Problem:
What you return must match the listing exactly, with every image removed.

Record set:
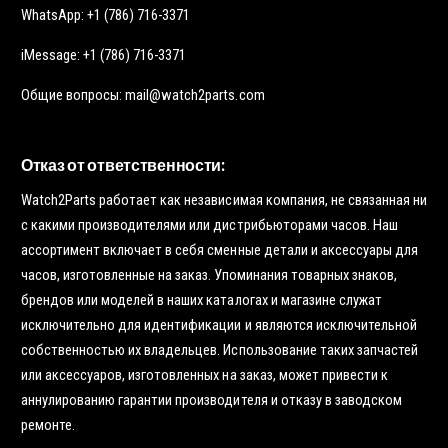
WhatsApp: +1 (786) 716-3371
iMessage: +1 (786) 716-3371
Общие вопросы: mail@watch2parts.com
Отказ от ответственности:
Watch2Parts работает как независимая компания, не связанная ни
с какими производителями или дистрибьюторами часов. Наш
ассортимент включает в себя сменные детали и аксессуары для
часов, изготовленные на заказ. Упоминания товарных знаков,
брендов или моделей в наших каталогах и магазине служат
исключительно для идентификации и являются исключительной
собственностью их владельцев. Использование таких запчастей
или аксессуаров, изготовленных на заказ, может привести к
аннулированию гарантии производителя и отказу в заводском
ремонте.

Solved problem:
WhatsApp: +1 (786) 716-3371
iMessage: +1 (786) 716-3371
Общие вопросы: mail@watch2parts.com
Отказ от ответственности:
Watch2Parts работает как независимая компания, не связанная ни
с какими производителями или дистрибьюторами часов. Наш
ассортимент включает в себя сменные детали и аксессуары для
часов, изготовленные на заказ. Упоминания товарных знаков,
брендов или моделей в наших каталогах и магазине служат
исключительно для идентификации и являются исключительной
собственностью их владельцев. Использование таких запчастей
или аксессуаров, изготовленных на заказ, может привести к
аннулированию гарантии производителя и отказу в заводском
ремонте.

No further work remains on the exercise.